# Garden Update



## OldCootHillbilly (Jul 9, 2010)

Wen't out tanight an watered the garden seeins how mother nature an the idiot weatherman can't agree on rain!

Maters be doin fantastic, peppers doin good, beans an onions er up. Gotta get my carrots an radish's in soon!

Plans er ta add 3 more raised beds this summer fer next year. Also wanna make the current beds taller.


----------



## neldarez (Apr 10, 2011)

OldCootHillbilly said:


> Wen't out tanight an watered the garden seeins how mother nature an the idiot weatherman can't agree on rain!
> 
> Maters be doin fantastic, peppers doin good, beans an onions er up. Gotta get my carrots an radish's in soon!
> 
> Plans er ta add 3 more raised beds this summer fer next year. Also wanna make the current beds taller.

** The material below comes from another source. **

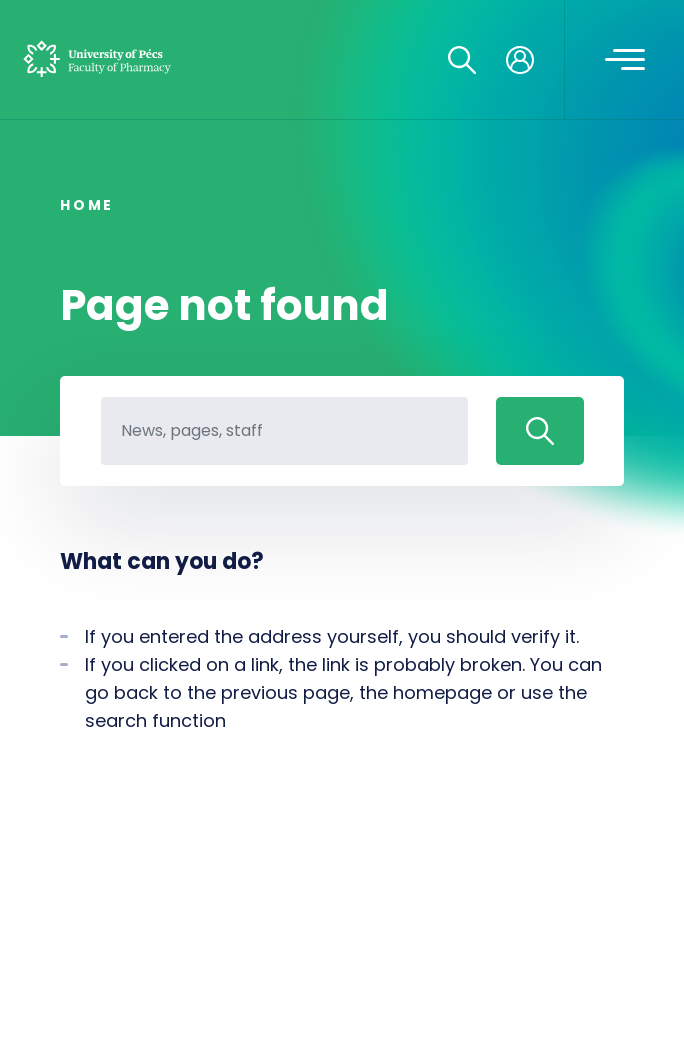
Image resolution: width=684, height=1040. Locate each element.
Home (87, 205)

Do you buy your plants or did you start them yourself? My blue lake beans are up and looking good but the other beans I planted never did come up. If it doesn't rain here I'm going to replant with blue lake tomorrow. Mother nature is suppose to water for us tonight too, we'll see if it happens!


----------



## timmie (Jan 14, 2012)

i got my second picking of green beans today ,giving my mother a fresh cooking and potatoes tomorrow. we will get to cook some and also get to can some green beans. for the last 2 years we haven't gotten any .i cooked the last jar i had canned 3 weeks ago i'm so happy. i will baby those little treasures and get as much as i can put up.


----------



## OldCootHillbilly (Jul 9, 2010)

neldarez said:


> Do you buy your plants or did you start them yourself? My blue lake beans are up and looking good but the other beans I planted never did come up. If it doesn't rain here I'm going to replant with blue lake tomorrow. Mother nature is suppose to water for us tonight too, we'll see if it happens!


Maters an peppers I bought as plants this year, I usually start em from seed (heirlooms) but we had such a freakish warm early spring, I needed ta get em in the ground alot sooner.

Beans were from seed. One a the beds I'm gonna build this summer gonna be another bean bed. Also wanna get asparaus goin again along with some wild garlic.


----------



## UniqueOldGal (Mar 7, 2012)

My garden is doing extra well this year so far too! I also buy half my 'maters and taters and peppers and try my own as well.I'm trying to learn Every darn thing I can and cover my bases too!(meaning if MY starts fail or are too small) Some of my fruit trees only bear every Other year but this is bounty year with my pears and apples and the "baby" cherrys and plums that haven't done anything yet are fruiting! I'm a happy camper for sure this year!!! And our Spring has been warm too with my cuces and melons and squash Out two weeks early!-no problem with weather in sight.  I enjoy your posts OldCoot. Eat Well!


----------



## philjam (Dec 17, 2008)

Early plants (kale, chard, broccoli, collard, lettuce, etc.) doing well now that 2 groundhogs have been deceased. Tom's are started and secure in their cages. Will try to grow 6 tobacco and 2 peanut plants just for fun.


----------



## neldarez (Apr 10, 2011)

philjam said:


> Early plants (kale, chard, broccoli, collard, lettuce, etc.) doing well now that 2 groundhogs have been deceased. Tom's are started and secure in their cages. Will try to grow 6 tobacco and 2 peanut plants just for fun.


how awesome would that be to grow peanuts! what a thought! I struggled mightily trying to grow sweet potatoes last year........not trying this year, I don't think they like it in the west


----------